Morrison dismissed “similar claims brought by the Plaintiffs in this action,” NCAA lawyers wrote in the North Carolina court filing.
“Judge Morrison concluded that each of the Pryor plaintiff’s antitrust and unjust enrichment claims were untimely and not subject to tolling,” the court filing continued. “The defect with the claims brought in Pryor are identical to defects the NCAA has argued require dismissal of Plaintiffs’ claims in this action. Thus, Pryor supports the NCAA’s motion to dismiss this case.”
In court cases, tolling involves suspending or delaying a deadline such as the statute of limitations.
Davis held a May 1 hearing on the NCAA’s motion to dismiss the Cardiac Pack case. In March, he issued an order rejecting the association’s request to stay the proceedings.
“In a nutshell, this lawsuit alleges that the NCAA has maintained an anticompetitive monopoly over the collegiate athletics industry in North Carolina and that it has profited off of this monopoly over the last several decades by refusing to compensate Plaintiffs for the continued use of ‘their names, images, and likenesses or for their contribution[s] to the evolution of March Madness as a revenue-generating juggernaut,’” Davis wrote.
The former NCSU players filed suit on June 10, 2024. “On 1 July 2024, several weeks after filing this lawsuit, several of the same attorneys representing Plaintiffs in the present action initiated the Chalmers litigation” in New York, Davis explained. The Chalmers federal case had 15 named plaintiffs who were college basketball players. None played at NC State.
The NCAA filed its motion to stay the North Carolina case last November. The former Wolfpack players objected.

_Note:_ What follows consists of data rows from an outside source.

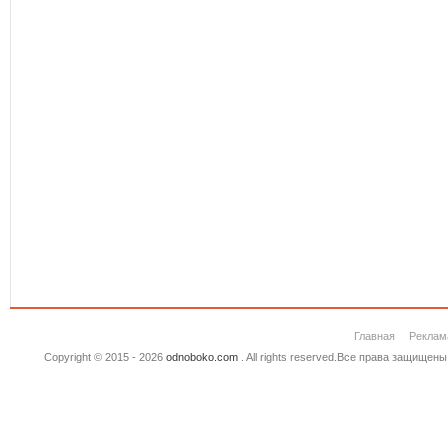
Главная
Реклам
Copyright © 2015 - 2026
odnoboko.com
. All rights reserved.Все права защище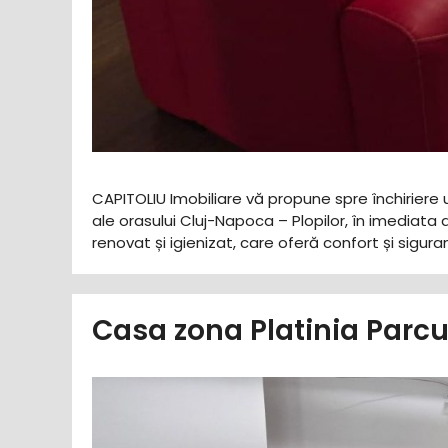
CAPITOLIU Imobiliare vă propune spre închiriere u
ale orasului Cluj-Napoca – Plopilor, în imediata 
renovat și igienizat, care oferă confort și sigu
Casa zona Platinia Parc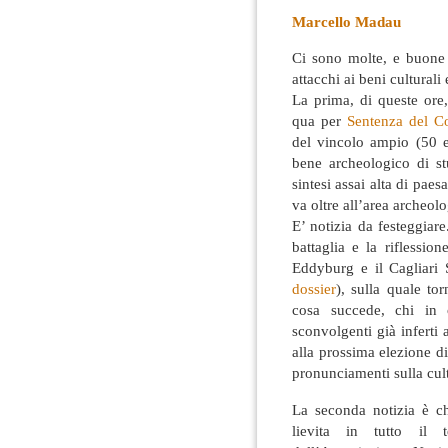
Marcello Madau
Ci sono molte, e buone n
attacchi ai beni culturali
La prima, di queste ore, 
qua per
Sentenza del Co
del vincolo ampio (50 e
bene archeologico di st
sintesi assai alta di pae
va oltre all’area archeolo
E’ notizia da festeggiare
battaglia e la rifless
Eddyburg e il Cagliari 
dossier
), sulla quale t
cosa succede, chi in 
sconvolgenti già inferti a
alla prossima elezione di 
pronunciamenti sulla cu
La seconda notizia è ch
lievita in tutto il 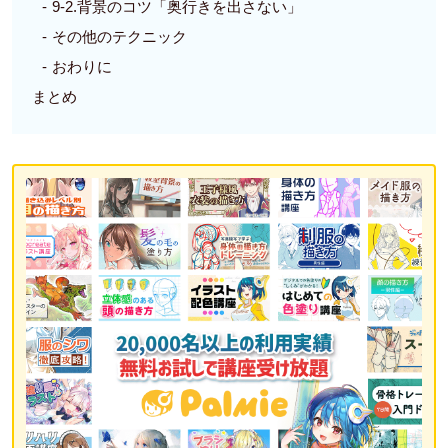
9-2.背景のコツ「奥行きを出さない」
その他のテクニック
おわりに
まとめ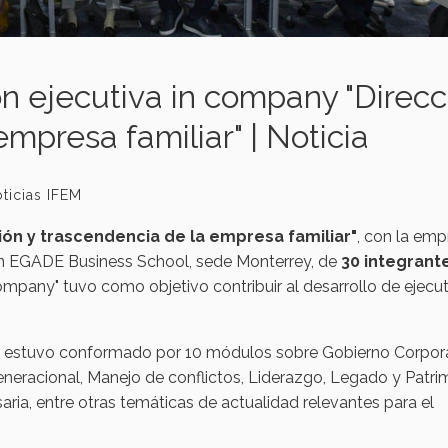
 ejecutiva in company "Direcc
mpresa familiar" | Noticia
ticias IFEM
ión y trascendencia de la empresa familiar"
, con la emp
 en EGADE Business School, sede Monterrey, de
30 integrant
ompany" tuvo como objetivo contribuir al desarrollo de ejecu
a, estuvo conformado por 10 módulos sobre Gobierno Corpor
neracional, Manejo de conflictos, Liderazgo, Legado y Patri
aria, entre otras temáticas de actualidad relevantes para el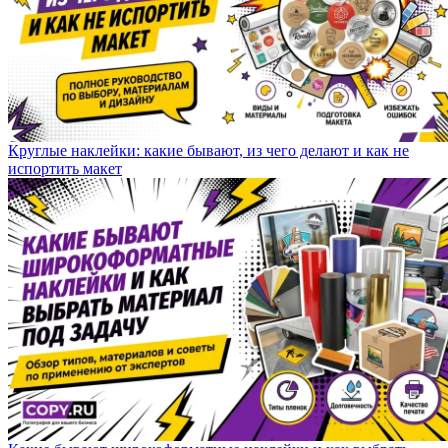
Круглые наклейки: какие бывают, из чего делают и как не
испортить макет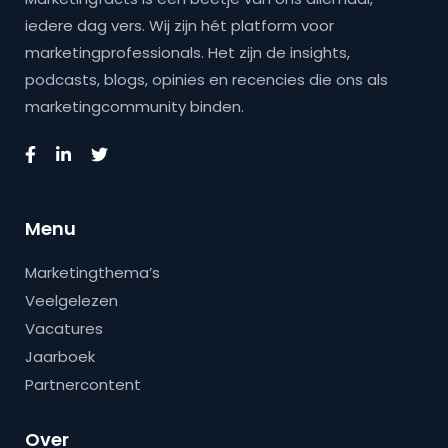
iedere dag vers. Wij zijn hét platform voor
marketingprofessionals. Het zijn de insights,
podcasts, blogs, opinies en recencies die ons als
marketingcommunity binden.
Menu
Marketingthema’s
Veelgelezen
Vacatures
Jaarboek
Partnercontent
Over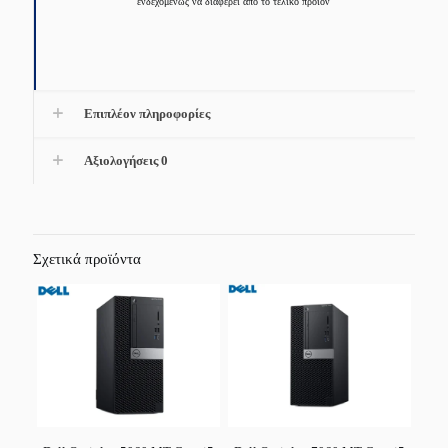
ενδεχομένως να διαφέρει από το τελικό προϊόν
Επιπλέον πληροφορίες
Αξιολογήσεις
0
Σχετικά προϊόντα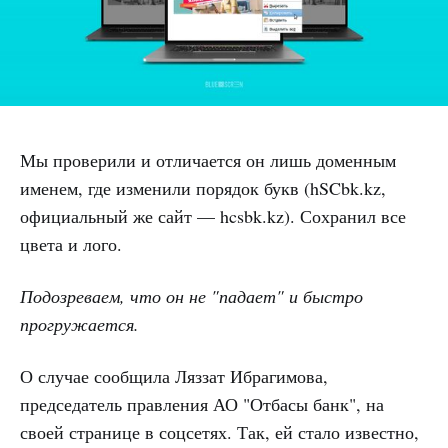
Мы проверили и отличается он лишь доменным
именем, где изменили порядок букв (hSCbk.kz,
официальный же сайт — hcsbk.kz). Сохранил все
цвета и лого.
Подозреваем, что он не "падает" и быстро
прогружается.
О случае сообщила Ляззат Ибрагимова,
председатель правления АО "Отбасы банк", на
своей странице в соцсетях. Так, ей стало известно,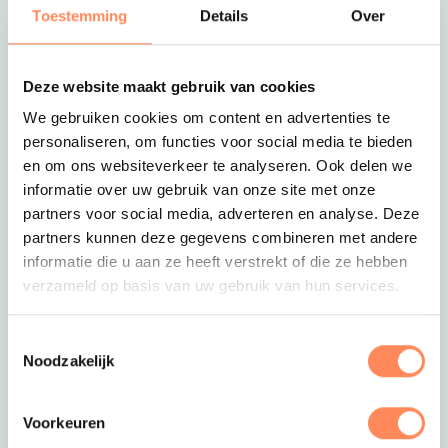
Toestemming
Details
Over
Deze website maakt gebruik van cookies
We gebruiken cookies om content en advertenties te
personaliseren, om functies voor social media te bieden
en om ons websiteverkeer te analyseren. Ook delen we
informatie over uw gebruik van onze site met onze
Deze link opent in een nieuwe tab
partners voor social media, adverteren en analyse. Deze
partners kunnen deze gegevens combineren met andere
informatie die u aan ze heeft verstrekt of die ze hebben
Stedentrip naar Amsterdam
verzameld op basis van uw gebruik van hun services.
Bijzondere stedentrip: Train Lodge Hostel in
Amsterdam
Met jullie gezin in een
treinrijtuig
slapen; hoe gaaf is
Toestemmingsselectie
Noodzakelijk
dat! Een
betaalbare
en
unieke
ervaring. Boek een
eigen deel van de trein en slaap in échte
treinstapelbedden
, net zoals treinreizigers dat doen.
Voorkeuren
Elk treingedeelte heeft zijn eigen wasbak en op de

“The NCAA highlights the fact that there is an overlap between Plaintiffs’ attorneys in this lawsuit and the attorneys representing the named plaintiffs in Chalmers,” Davis wrote. “However, the NCAA has failed to cite any legal authority for the proposition that a similarity in the composition of counsel between two cases is a valid legal substitute for a similarity in the actual parties.”

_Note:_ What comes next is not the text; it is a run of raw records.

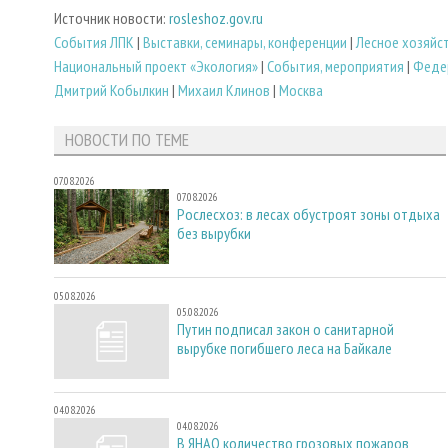
Источник новости:
rosleshoz.gov.ru
Cобытия ЛПК
|
Выставки, семинары, конференции
|
Лесное хозяйс
Национальный проект «Экология»
|
События, мероприятия
|
Федер
Дмитрий Кобылкин
|
Михаил Клинов
|
Москва
НОВОСТИ ПО ТЕМЕ
07.08.2026
07.08.2026
Рослесхоз: в лесах обустроят зоны отдыха
без вырубки
05.08.2026
05.08.2026
Путин подписал закон о санитарной
вырубке погибшего леса на Байкале
04.08.2026
04.08.2026
В ЯНАО количество грозовых пожаров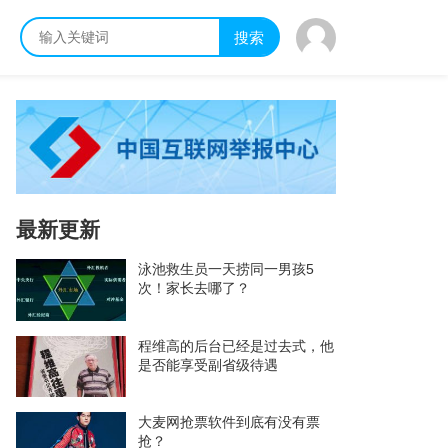
搜索
最新更新
泳池救生员一天捞同一男孩5
次！家长去哪了？
程维高的后台已经是过去式，他
是否能享受副省级待遇
大麦网抢票软件到底有没有票
抢？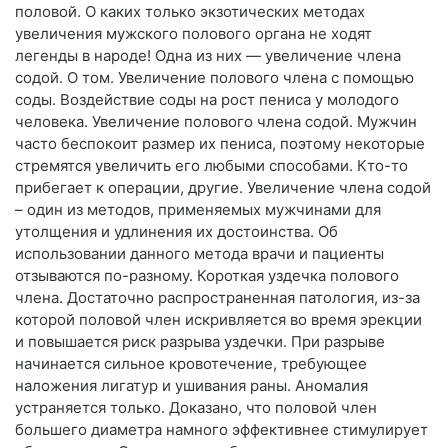
половой. О каких только экзотических методах
увеличения мужского полового органа не ходят
легенды в народе! Одна из них — увеличение члена
содой. О том. Увеличение полового члена с помощью
соды. Воздействие соды на рост пениса у молодого
человека. Увеличение полового члена содой. Мужчин
часто беспокоит размер их пениса, поэтому некоторые
стремятся увеличить его любыми способами. Кто-то
прибегает к операции, другие. Увеличение члена содой
– один из методов, применяемых мужчинами для
утолщения и удлинения их достоинства. Об
использовании данного метода врачи и пациенты
отзываются по-разному. Короткая уздечка полового
члена. Достаточно распространенная патология, из-за
которой половой член искривляется во время эрекции
и повышается риск разрыва уздечки. При разрыве
начинается сильное кровотечение, требующее
наложения лигатур и ушивания раны. Аномалия
устраняется только. Доказано, что половой член
большего диаметра намного эффективнее стимулирует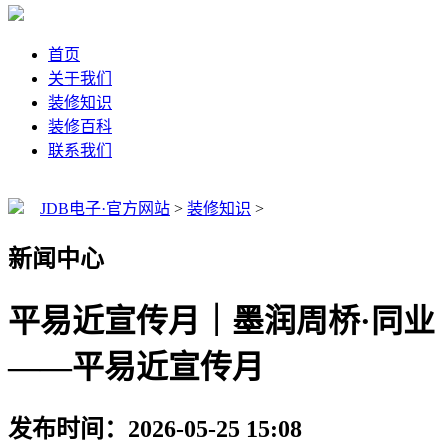
首页
关于我们
装修知识
装修百科
联系我们
JDB电子·官方网站
>
装修知识
>
新闻中心
平易近宣传月｜墨润周桥·同业
——平易近宣传月
发布时间：2026-05-25 15:08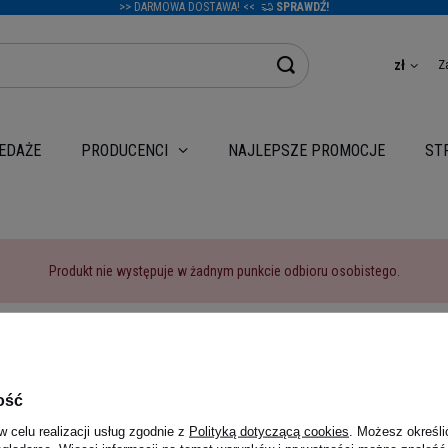
>> DARMOWA DOSTAWA! <<
SPRAWDŹ!
Z
zł
EDAŻE
NAJLEPSZE PROMOCJE
PRODUCENCI
ST
Produkt nie występuje w żadnym punkcie odbioru osobistego.
Powrót
ość
w celu realizacji usług zgodnie z
Polityką dotyczącą cookies
. Możesz określi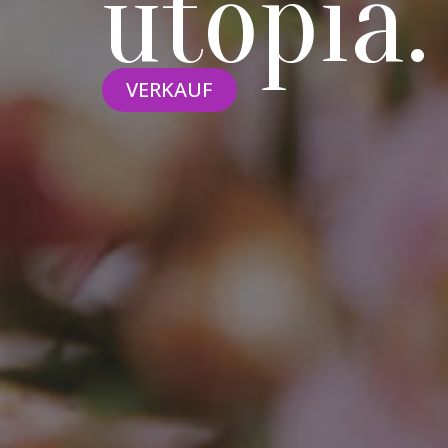
utopia.
VERKAUF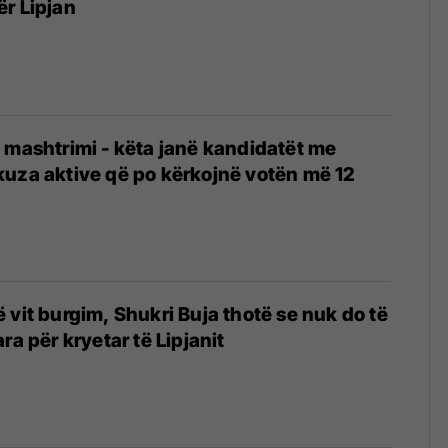
r Lipjan
 mashtrimi - këta janë kandidatët me
uza aktive që po kërkojnë votën më 12
 vit burgim, Shukri Buja thotë se nuk do të
ra për kryetar të Lipjanit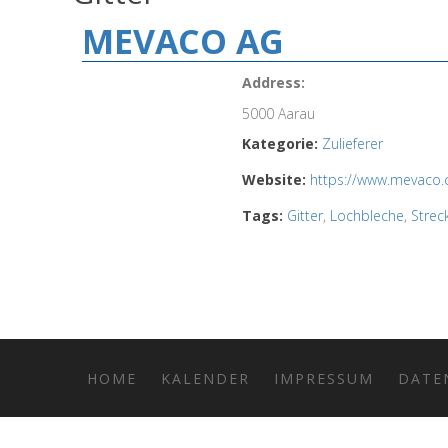
MEVACO AG
Address:
5000 Aarau
Kategorie:
Zulieferer
Website:
https://www.mevaco.
Tags:
Gitter
,
Lochbleche
,
Strec
HOME
KALENDER
IMPRESSUM
DATE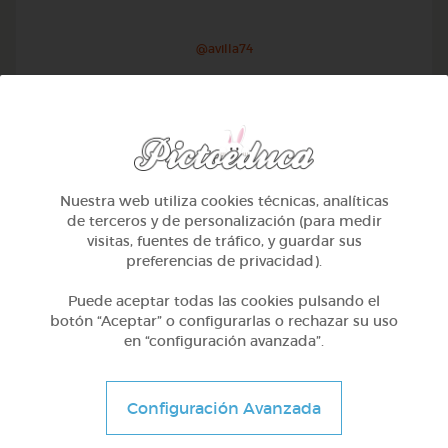
@avilla74
Nuestra web utiliza cookies técnicas, analíticas
de terceros y de personalización (para medir
visitas, fuentes de tráfico, y guardar sus
preferencias de privacidad).
Puede aceptar todas las cookies pulsando el
botón “Aceptar” o configurarlas o rechazar su uso
en “configuración avanzada”.
1º Primaria (6-7 años)
Geometría y fotografía
Configuración Avanzada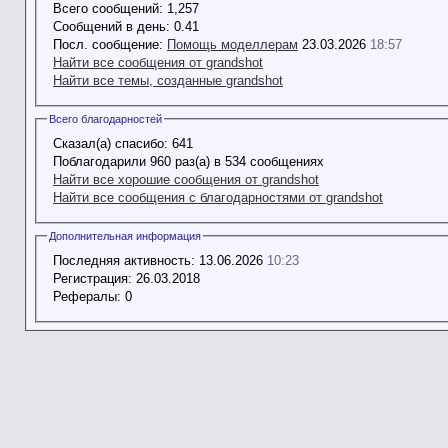
Всего сообщений:
1,257
Сообщений в день:
0.41
Посл. сообщение:
Помощь моделлерам
23.03.2026
18:57
Найти все сообщения от grandshot
Найти все темы, созданные grandshot
Всего благодарностей
Сказал(а) спасибо:
641
Поблагодарили 960 раз(а) в 534 сообщениях
Найти все хорошие сообщения от grandshot
Найти все сообщения с благодарностями от grandshot
Дополнительная информация
Последняя активность:
13.06.2026
10:23
Регистрация:
26.03.2018
Рефералы:
0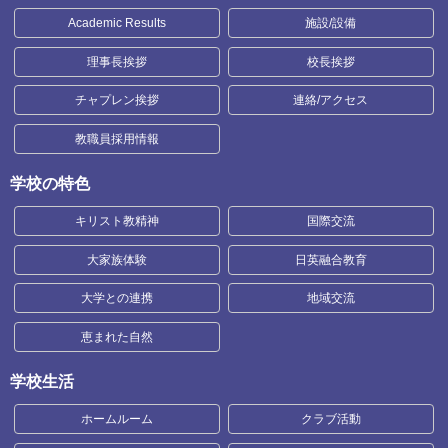
Academic Results
施設/設備
理事長挨拶
校長挨拶
チャプレン挨拶
連絡/アクセス
教職員採用情報
学校の特色
キリスト教精神
国際交流
大家族体験
日英融合教育
大学との連携
地域交流
恵まれた自然
学校生活
ホームルーム
クラブ活動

“When parallel lawsuits exist in separate jurisdictions, a number of courts have applied a ‘first-filed’ rule whereby proceedings in the first-filed action are prioritized over those in the later-filed action,” Davis explained. If that rule is applicable in this case, “it would support Plaintiffs’ position because the present lawsuit is the first-filed of the two actions.”
“With regard to the law applicable to the two lawsuits, the present lawsuit is based entirely on North Carolina law. Chalmers, conversely, involves claims arising solely under federal law,” Davis added.
The judge also looked into the forum the former NCSU players chose for their suit. “Here, eight of the twelve Plaintiffs in this lawsuit are currently citizens of North Carolina. None are citizens of New York,” Davis wrote. “It is also worth noting that the NCAA — by virtue of the locations of its member institutions — is deemed to be a citizen of all fifty states.”
“Plaintiffs specifically chose to litigate this matter in North Carolina state court — a choice that is entitled to a high degree of deference,” he added.
“It cannot reasonably be denied that North Carolina has a strong interest in having this case litigated in its courts,” he added. “This lawsuit involves former members of a basketball team representing a North Carolina public university who contend that the NCAA unjustly enriched itself at their expense by engaging in monopolistic and tortious conduct involving the use of their names, images, and likenesses in connection with their participation in an athletic program based in this State.”
Davis holds undergraduate and law degrees from NC State’s chief rival, the University of North Carolina at Chapel Hill.
“Although the NCAA would no doubt prefer for all claims on this subject to be litigated in a single lawsuit, it has failed to show that a denial of a stay here would amount to a ‘substantial injustice,’” Davis wrote.